My personal favorites, presiding over the booth of New York’s Rachel Uffner Gallery, are Sally Saul’s sculptures of two female figures, a dog, a fox, and a flower. The curious grouping is a testament to her endearing and playful iconography, and revived my desire for a big solo show of Saul’s sculptures — word is that Uffner has one in the works.
The fair features works by several artists working in the same vein as Saul — that is, making figurative ceramic work that plays with scale and tone, or that uses the handcrafted medium to imbue typically inanimate objects with inner life. Two shining examples of this approach are the playful food sculptures by Valerie Hegarty that are on view in Miami gallery Locust Projects‘ booth, and the cryptic, almost grotesque head sculptures by Jennie Jieun Lee that New York’s Martos Gallery is showing.
Several ceramicists featured at NADA Miami Beach took a more deconstructive approach to figurative shapes and images. Bruce M. Sherman‘s two works in New York gallery Nicelle Beauchene‘s booth feature human forms that have been fragmented into disjointed planes in a quasi-Cubist manner (“Woman with Fish,” 2016) or radically reduced to stubby limbs and little else (“Equi Lib Reeum,” 2016). Puerto Rican artist Cristina Tufiño takes a different approach in her ceramic works in the booth of San Juan’s Galería Agustina Ferreyra. The works mimic the forms of conventional vases while also evoking certain body parts — the face, the torso, the hips — streamlined to a few telltale features. Nearby, the mezzanine booth of Brussels gallery Sorry We’re Closed features a set of tabletop works and one tower of ceramic heads by Eric Croes. The pieces’ cartoon-like forms and vibrant glazes are delightful.
Amid the riffs on conventional ceramic vessels, the standouts are the dozens by Los Angeles-based painter Roger Herman filling the walls and shelves in the booth of Paris gallery Lefebvre & Fils. Ranging from pitchers and vases to bowls and plates, many feature figurative images, from deathly skulls to grimacing figures. Around the corner, in the small booth of New York gallery Situations, three large vases by outsider artist Jerry the Marble Faun seem to burst with exotic flaura and fauna.
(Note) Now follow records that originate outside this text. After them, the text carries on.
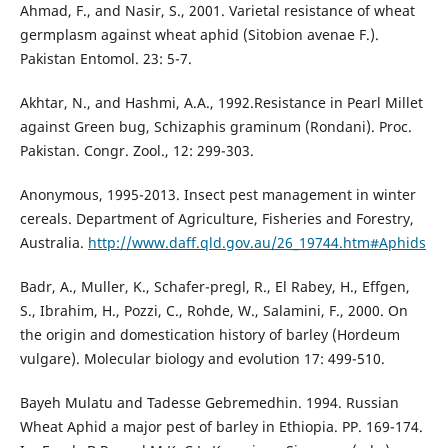
Ahmad, F., and Nasir, S., 2001. Varietal resistance of wheat
germplasm against wheat aphid (Sitobion avenae F.).
Pakistan Entomol. 23: 5-7.
Akhtar, N., and Hashmi, A.A., 1992.Resistance in Pearl Millet
against Green bug, Schizaphis graminum (Rondani). Proc.
Pakistan. Congr. Zool., 12: 299-303.
Anonymous, 1995-2013. Insect pest management in winter
cereals. Department of Agriculture, Fisheries and Forestry,
Australia.
http://www.daff.qld.gov.au/26_19744.htm#Aphids
Badr, A., Muller, K., Schafer-pregl, R., El Rabey, H., Effgen,
S., Ibrahim, H., Pozzi, C., Rohde, W., Salamini, F., 2000. On
the origin and domestication history of barley (Hordeum
vulgare). Molecular biology and evolution 17: 499-510.
Bayeh Mulatu and Tadesse Gebremedhin. 1994. Russian
Wheat Aphid a major pest of barley in Ethiopia. PP. 169-174.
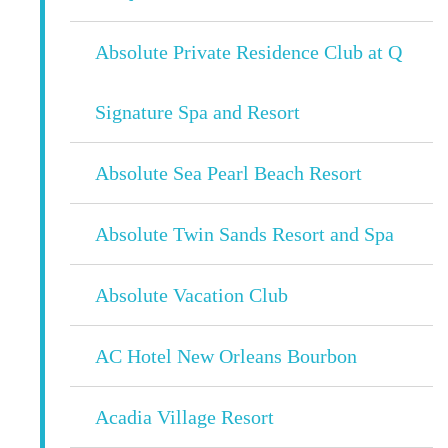
Absolute Private Residence Club at Q
Signature Spa and Resort
Absolute Sea Pearl Beach Resort
Absolute Twin Sands Resort and Spa
Absolute Vacation Club
AC Hotel New Orleans Bourbon
Acadia Village Resort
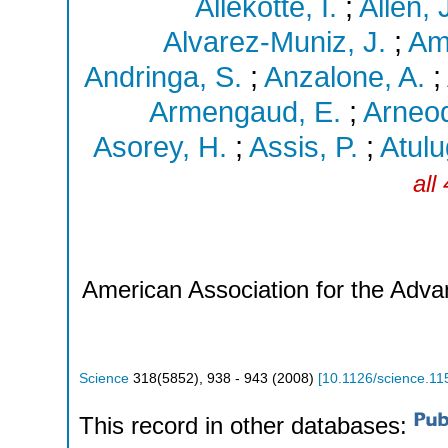
Allekotte, I.
;
Allen, 
Alvarez-Muniz, J.
;
Am
Andringa, S.
;
Anzalone, A.
;
Armengaud, E.
;
Arneod
Asorey, H.
;
Assis, P.
;
Atulu
all
American Association for the Adv
Science
318
(
5852
),
938 - 943
(
2008
)
[
10.1126/science.11
This record in other databases:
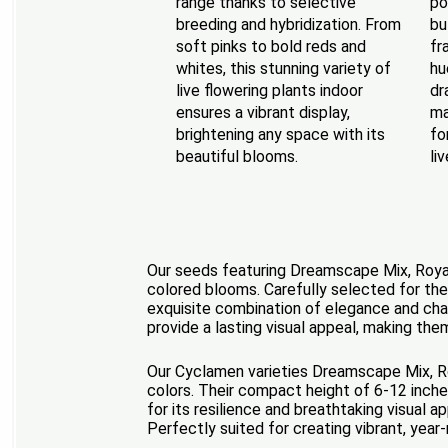
range thanks to selective
po
breeding and hybridization. From
bu
soft pinks to bold reds and
fr
whites, this stunning variety of
hu
live flowering plants indoor
dr
ensures a vibrant display,
ma
brightening any space with its
fo
beautiful blooms.
li
Our seeds featuring Dreamscape Mix, Royal M
colored blooms. Carefully selected for the
exquisite combination of elegance and char
provide a lasting visual appeal, making th
Our Cyclamen varieties Dreamscape Mix, Roy
colors. Their compact height of 6-12 inches
for its resilience and breathtaking visual 
Perfectly suited for creating vibrant, yea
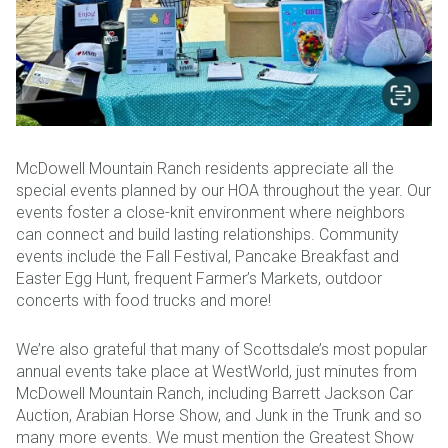
McDowell Mountain Ranch residents appreciate all the
special events planned by our HOA throughout the year. Our
events foster a close-knit environment where neighbors
can connect and build lasting relationships. Community
events include the Fall Festival, Pancake Breakfast and
Easter Egg Hunt, frequent Farmer’s Markets, outdoor
concerts with food trucks and more!
We’re also grateful that many of Scottsdale’s most popular
annual events take place at WestWorld, just minutes from
McDowell Mountain Ranch, including Barrett Jackson Car
Auction, Arabian Horse Show, and Junk in the Trunk and so
many more events. We must mention the Greatest Show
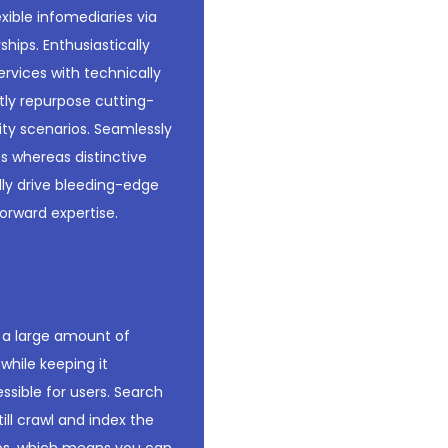
xible infomediaries via
hips. Enthusiastically
rvices with technically
ntly repurpose cutting-
ity scenarios. Seamlessly
s whereas distinctive
ally drive bleeding-edge
orward expertise.
e a large amount of
while keeping it
ssible for users. Search
ill crawl and index the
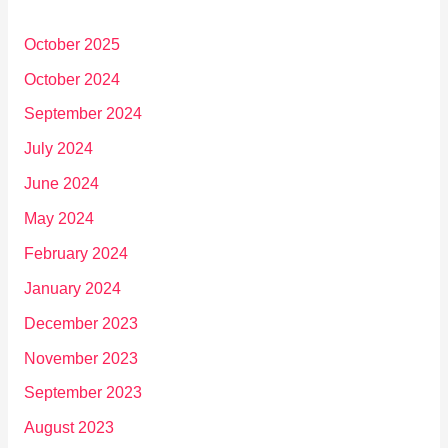
October 2025
October 2024
September 2024
July 2024
June 2024
May 2024
February 2024
January 2024
December 2023
November 2023
September 2023
August 2023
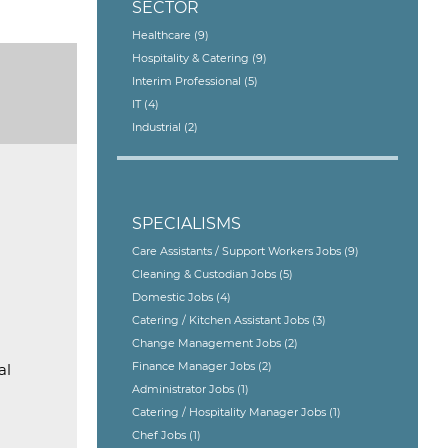
SECTOR
Healthcare
(9)
Hospitality & Catering
(9)
Interim Professional
(5)
IT
(4)
Industrial
(2)
SPECIALISMS
Care Assistants / Support Workers Jobs
(9)
Cleaning & Custodian Jobs
(5)
Domestic Jobs
(4)
Catering / Kitchen Assistant Jobs
(3)
Change Management Jobs
(2)
Finance Manager Jobs
(2)
al
Administrator Jobs
(1)
Catering / Hospitality Manager Jobs
(1)
Chef Jobs
(1)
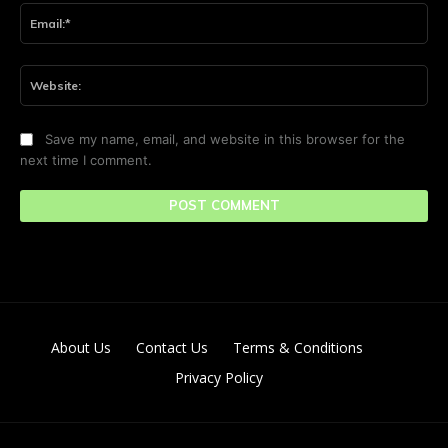
Ema
Web
Save my name, email, and website in this browser for the
next time I comment.
About Us
Contact Us
Terms & Conditions
Privacy Policy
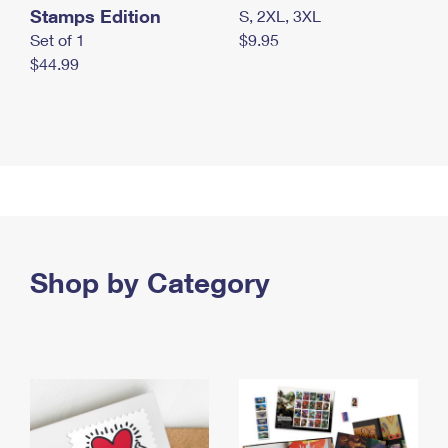
Stamps Edition
S, 2XL, 3XL
Set of 1
$9.95
$44.99
Shop by Category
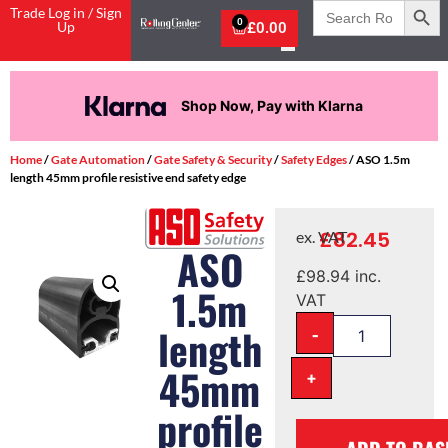
Search
Trade Log in / Sign
for:
0
Up
£
0.00
Shop Now, Pay with Klarna
Home
/
Gate Automation
/
Gate Safety & Security
/
Safety Edges
/ ASO 1.5m
length 45mm profile resistive end safety edge
£
82.45
ex. VAT
ASO
£
98.94
inc.
1.5m
VAT
-
length
45mm
+
profile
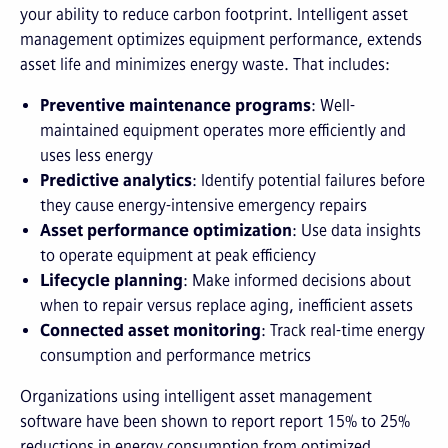
your ability to reduce carbon footprint. Intelligent asset
management optimizes equipment performance, extends
asset life and minimizes energy waste. That includes:
Preventive maintenance programs
: Well-
maintained equipment operates more efficiently and
uses less energy
Predictive analytics
: Identify potential failures before
they cause energy-intensive emergency repairs
Asset performance optimization
: Use data insights
to operate equipment at peak efficiency
Lifecycle planning
: Make informed decisions about
when to repair versus replace aging, inefficient assets
Connected asset monitoring
: Track real-time energy
consumption and performance metrics
Organizations using intelligent asset management
software have been shown to report report 15% to 25%
reductions in energy consumption from optimized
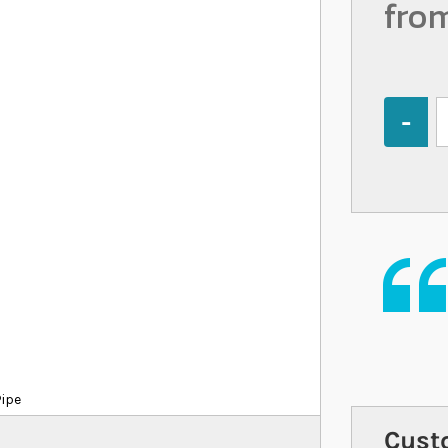
fro
Quantity
Pipe
Cust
Finally, for those who prefer their ceramics more firmly in the lineage of minimalism and geometric abstraction, two standouts are Zachary Leener‘s psychedelic work in the booth of Los Angeles gallery Tif Sigfrids — which evokes a cactus or perhaps a key to an alternate reality — and Peter Shire‘s small work in the Derek Eller Gallery booth — which could almost be a maquette for the next starchitect-designed Miami Beach resort. Seen in the context of NADA Miami Beach’s longtime home, the charmingly old-school Deauville Beach Resort, these two works in particular stand out as alluring visions from a ceramic-filled future.